Matrix Synapse Federation Tester

Test Matrix Login

Access Matrix via the Riot web client:

https://riot.im/app/

Click ‘Sign In‘ and choose to use your Matrix Synapse server:

Matrix Synapse Sign In with Riot

Enter your domain, then ‘Next‘.

Riot using custom domain

Enter your credentials and sign in. You should see the following page:

Sign In to Matrix Synapse using Riot

You will be asked a few additional security questions. After you’ve successfully logged in, you should see this screen:

Successfully logged in to Matrix Synapse using the Riot web application

Conclusion

Congratulations!
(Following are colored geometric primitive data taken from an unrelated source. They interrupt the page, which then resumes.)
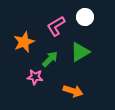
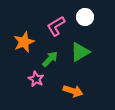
pink star: moved 1 px right, 2 px down; rotated 21 degrees clockwise
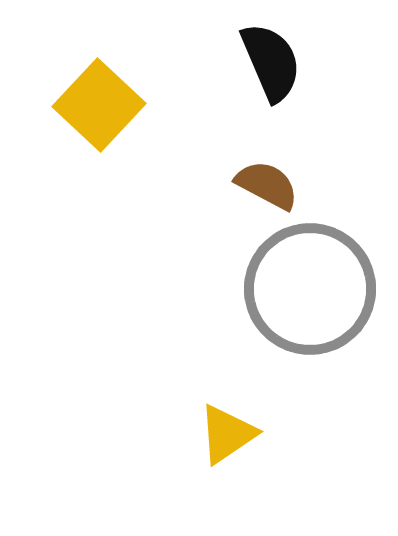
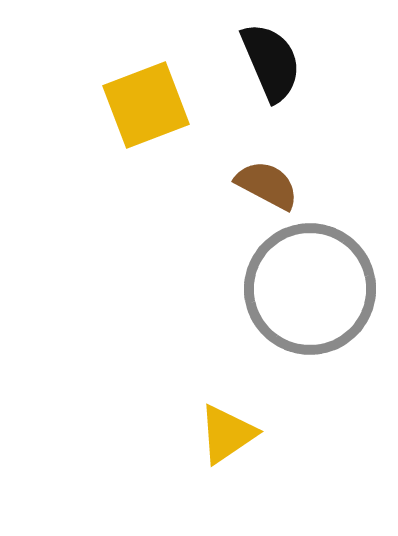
yellow square: moved 47 px right; rotated 26 degrees clockwise
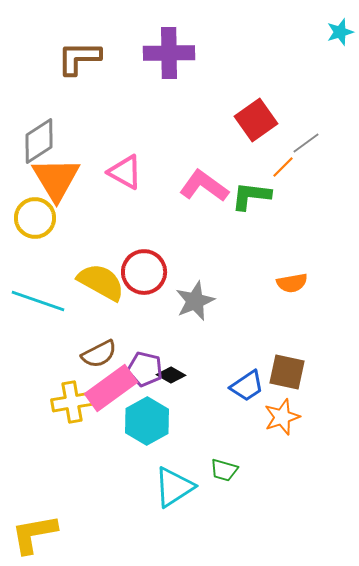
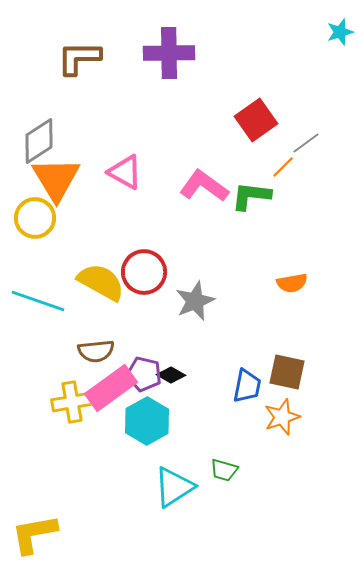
brown semicircle: moved 3 px left, 3 px up; rotated 21 degrees clockwise
purple pentagon: moved 1 px left, 5 px down
blue trapezoid: rotated 45 degrees counterclockwise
You have successfully installed and configured Matrix Synapse with Nginx reverse proxy and enabled Federation support on Ubuntu 20.04.

Frequently Asked Questions (FAQ)

1. What is Matrix?

Matrix is an open standard for decentralized communication, providing RESTful HTTP JSON APIs to facilitate real-time communication without central control points.

2. Why use Synapse?

Synapse is the reference implementation of a Matrix home server, which allows users to run their own communication server, ensuring privacy, security, and ownership over data.

3. Is it necessary to have a domain name?

Yes, a domain name is required for configuring SSL certificates and setting up federated communication within the Matrix ecosystem.

4. What is the purpose of using Nginx?

Nginx serves as a reverse proxy to handle client requests and provide SSL encryption, enhancing the security and availability of your Matrix home server.

5. How can I ensure my server is secure?

Implement security measures such as a firewall (e.g., UFW), SSL encryption (using Let’s Encrypt), and regularly update your server to protect against vulnerabilities.